Here's an example of a concave polygon that we want to create an OBB tree for:
In order to split it into a new set of concave polygons, we can simply cut our current polygon by cutting the bounding box down the middle and adding new 'intersection' vertices as appropriate:
:
This can be done in O(vertices) time because we can simply iterate through all of the edges, and add an intersection vertex if the edge crosses the red splitting line.
The polygon can then be divided in terms of these intersection vertices to get a new set of smaller (but still possibly concave) polygons. There will be at least two such polygons (one per side of the red line) but there may be more. In this next picture, the new polygons have been colored for emphasis:
Recursively computing the oriented bounding boxes for these smaller polygons gives the desired result. For example, here are the boxes from recursion depth 2:
Hopefully this is clear enough to help someone who's struggling the same way I was!

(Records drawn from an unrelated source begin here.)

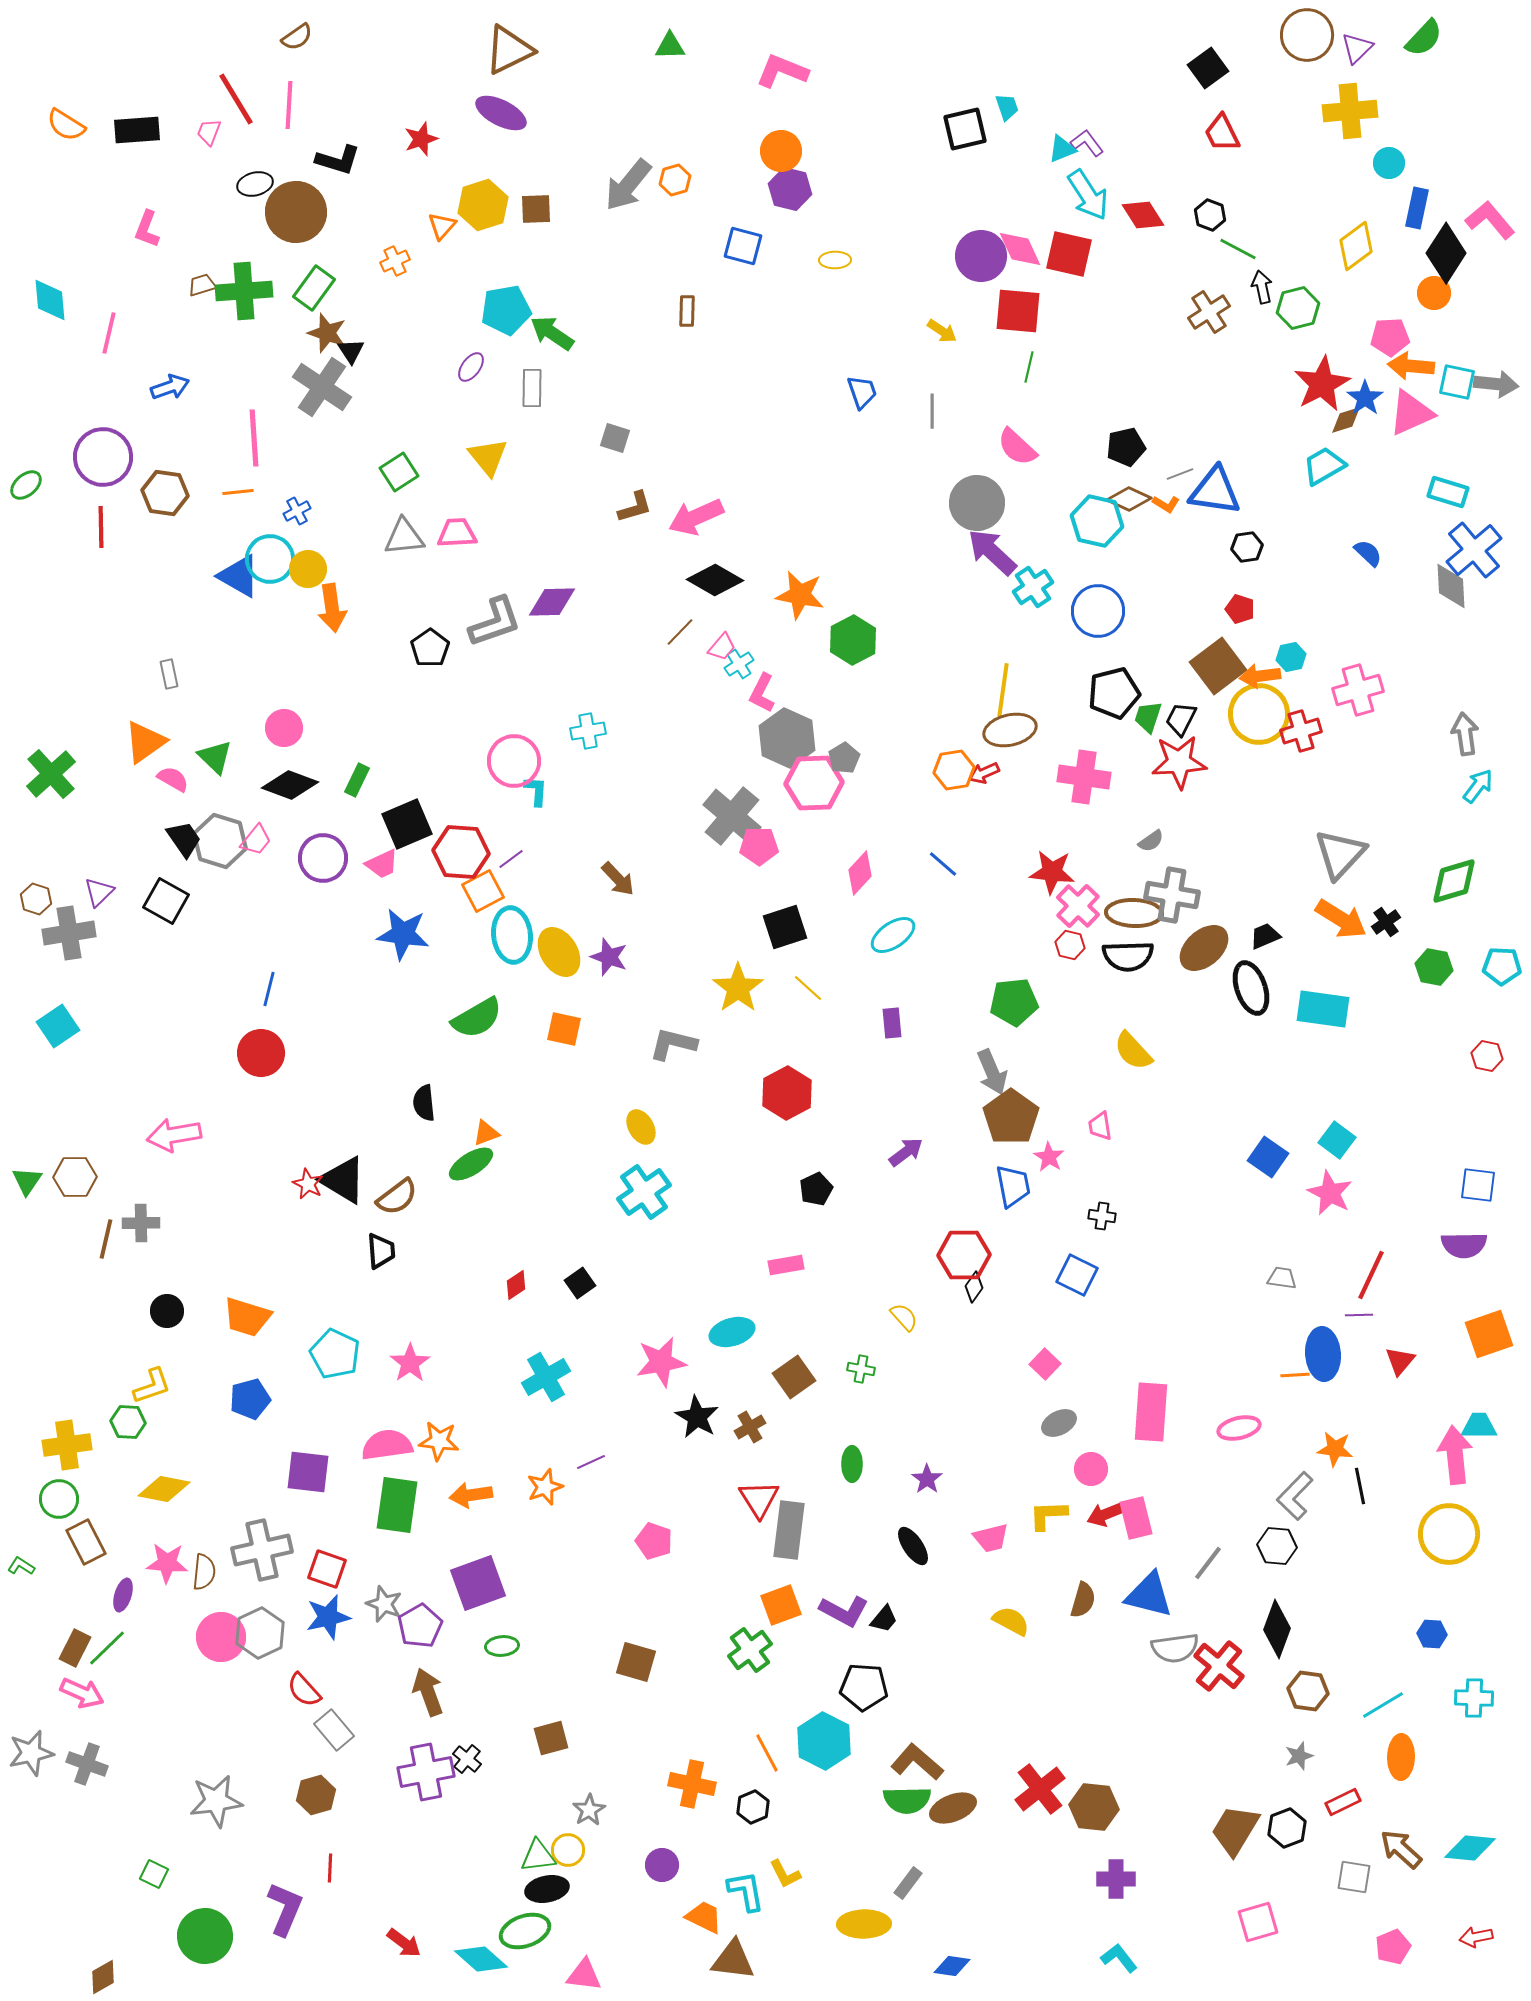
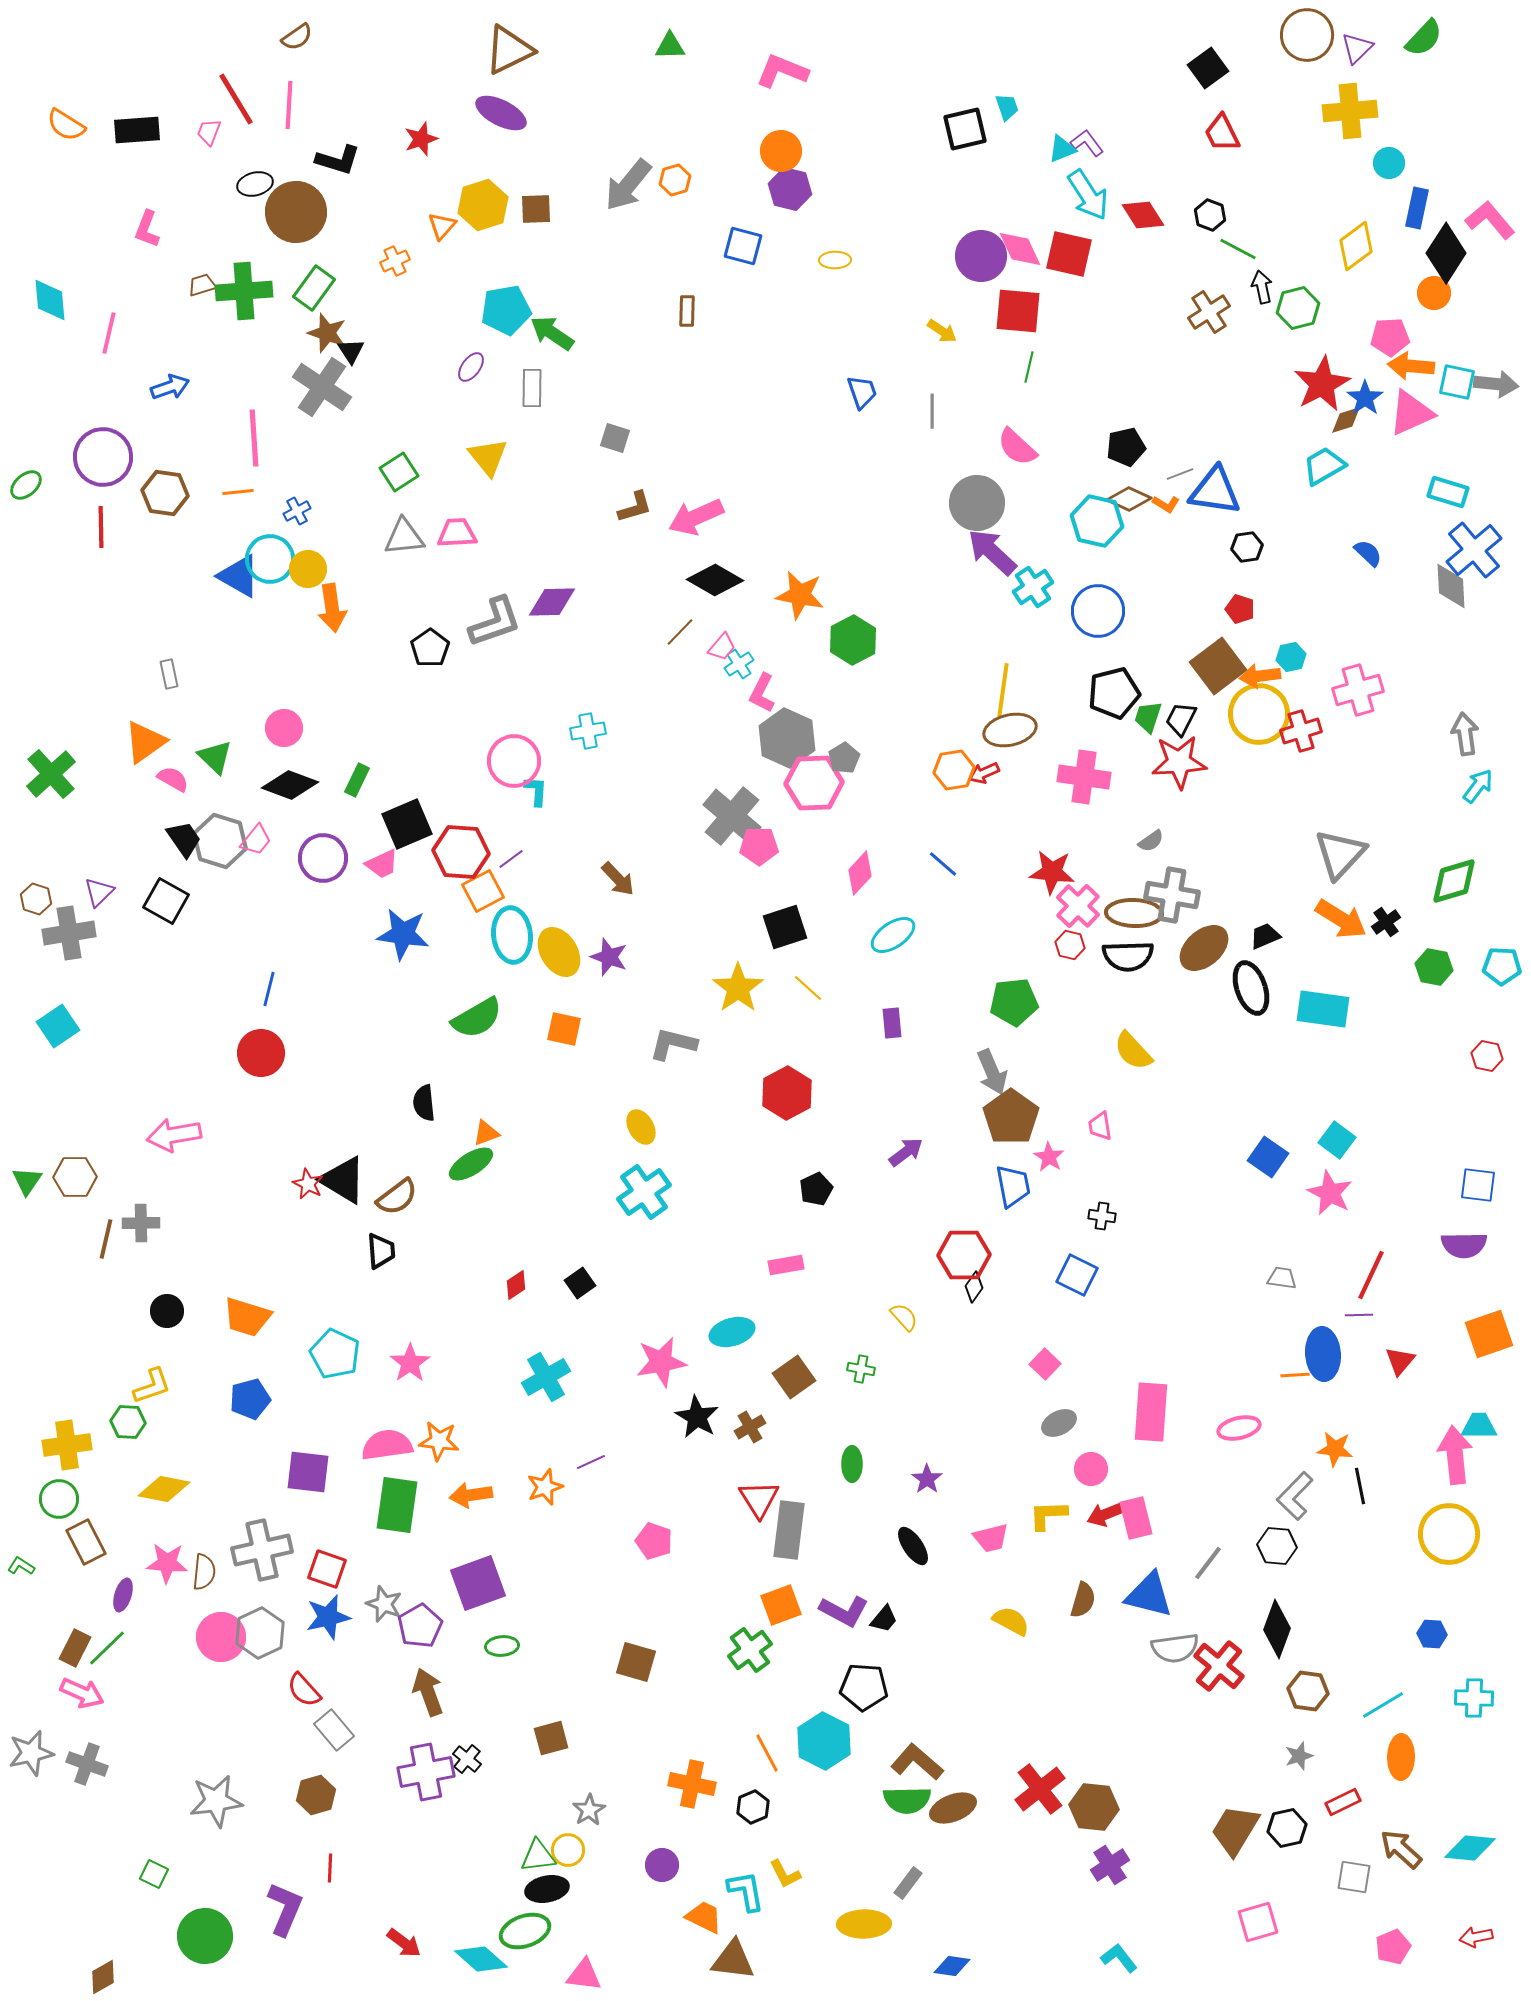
black hexagon at (1287, 1828): rotated 9 degrees clockwise
purple cross at (1116, 1879): moved 6 px left, 14 px up; rotated 33 degrees counterclockwise
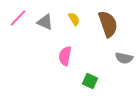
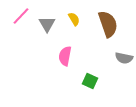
pink line: moved 3 px right, 2 px up
gray triangle: moved 2 px right, 2 px down; rotated 36 degrees clockwise
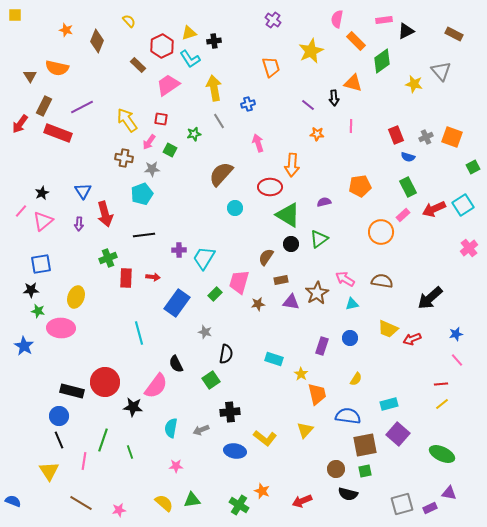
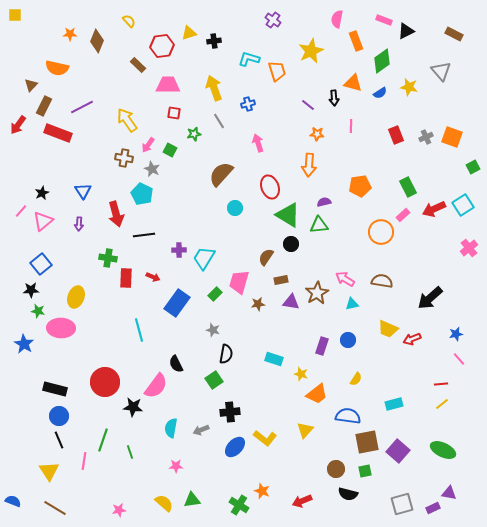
pink rectangle at (384, 20): rotated 28 degrees clockwise
orange star at (66, 30): moved 4 px right, 4 px down; rotated 16 degrees counterclockwise
orange rectangle at (356, 41): rotated 24 degrees clockwise
red hexagon at (162, 46): rotated 20 degrees clockwise
cyan L-shape at (190, 59): moved 59 px right; rotated 140 degrees clockwise
orange trapezoid at (271, 67): moved 6 px right, 4 px down
brown triangle at (30, 76): moved 1 px right, 9 px down; rotated 16 degrees clockwise
yellow star at (414, 84): moved 5 px left, 3 px down
pink trapezoid at (168, 85): rotated 35 degrees clockwise
yellow arrow at (214, 88): rotated 10 degrees counterclockwise
red square at (161, 119): moved 13 px right, 6 px up
red arrow at (20, 124): moved 2 px left, 1 px down
pink arrow at (149, 142): moved 1 px left, 3 px down
blue semicircle at (408, 157): moved 28 px left, 64 px up; rotated 48 degrees counterclockwise
orange arrow at (292, 165): moved 17 px right
gray star at (152, 169): rotated 28 degrees clockwise
red ellipse at (270, 187): rotated 70 degrees clockwise
cyan pentagon at (142, 194): rotated 25 degrees counterclockwise
red arrow at (105, 214): moved 11 px right
green triangle at (319, 239): moved 14 px up; rotated 30 degrees clockwise
green cross at (108, 258): rotated 30 degrees clockwise
blue square at (41, 264): rotated 30 degrees counterclockwise
red arrow at (153, 277): rotated 16 degrees clockwise
gray star at (205, 332): moved 8 px right, 2 px up
cyan line at (139, 333): moved 3 px up
blue circle at (350, 338): moved 2 px left, 2 px down
blue star at (24, 346): moved 2 px up
pink line at (457, 360): moved 2 px right, 1 px up
yellow star at (301, 374): rotated 16 degrees counterclockwise
green square at (211, 380): moved 3 px right
black rectangle at (72, 391): moved 17 px left, 2 px up
orange trapezoid at (317, 394): rotated 65 degrees clockwise
cyan rectangle at (389, 404): moved 5 px right
purple square at (398, 434): moved 17 px down
brown square at (365, 445): moved 2 px right, 3 px up
blue ellipse at (235, 451): moved 4 px up; rotated 55 degrees counterclockwise
green ellipse at (442, 454): moved 1 px right, 4 px up
brown line at (81, 503): moved 26 px left, 5 px down
purple rectangle at (430, 508): moved 3 px right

I'm not really sure this is what you need without further context, but here goes...
Subdividing a concave polygon into a set of convex polygons
In my comment above I suggested recursively subdividing the concave polygon in order to obtain a set of convex polygons instead. One (common) approach is the following:
If the polygon is convex, stop. (add the polygon to an array, I suppose)
Select an unmarked edge of the polygon. Mark the edge.
Split the polygon across the edge (actually: the infinite line coinciding with the edge).
Recursively repeat this algorithm for both result polygons (if non-empty).
Note: This is exactly how a BSP tree is built. Except in the algorithm above we're not building tree nodes and storing polygons in them. Maybe a BSP-only solution would be a solution to your problem as well (instead of using OBBs).
Testing a polygon for convexity (step 1)
For each edge, classify each vertex as on, in front or behind the edge. All vertices should be on or in front of the edge. If not (at least 1 vertex behind the edge), the polygon is concave. For details on the 'classifying' part, see my answer to a different question, which does this as well.
The rest
Once you have the list of convex sub-polygons, you could generate OBBs for them as you've done in your original post. You would not have an OBB tree though...
With the subdividing, you are adding vertices (a concern in your question). Depending on your application you may not need to use the subdivided polygons though: If you were to use a BSP tree and only needed simple collision you'd just traverse the tree and do some point/edge classifications and not deal with any polygon vertices.
Anyway, not really sure what to recommend further since I don't know what you want your application to do, but hopefully this is of some help.
Edit: I just realized that maybe this is what you want to do: Build a BSP tree and generate OBBs for each node, from root to leaf nodes. So the root node OBB would contain the entire concave polygon, and leaf nodes only convex sub-polygons. I remember the original Doom engine does something similar (except with axis-aligned BBs).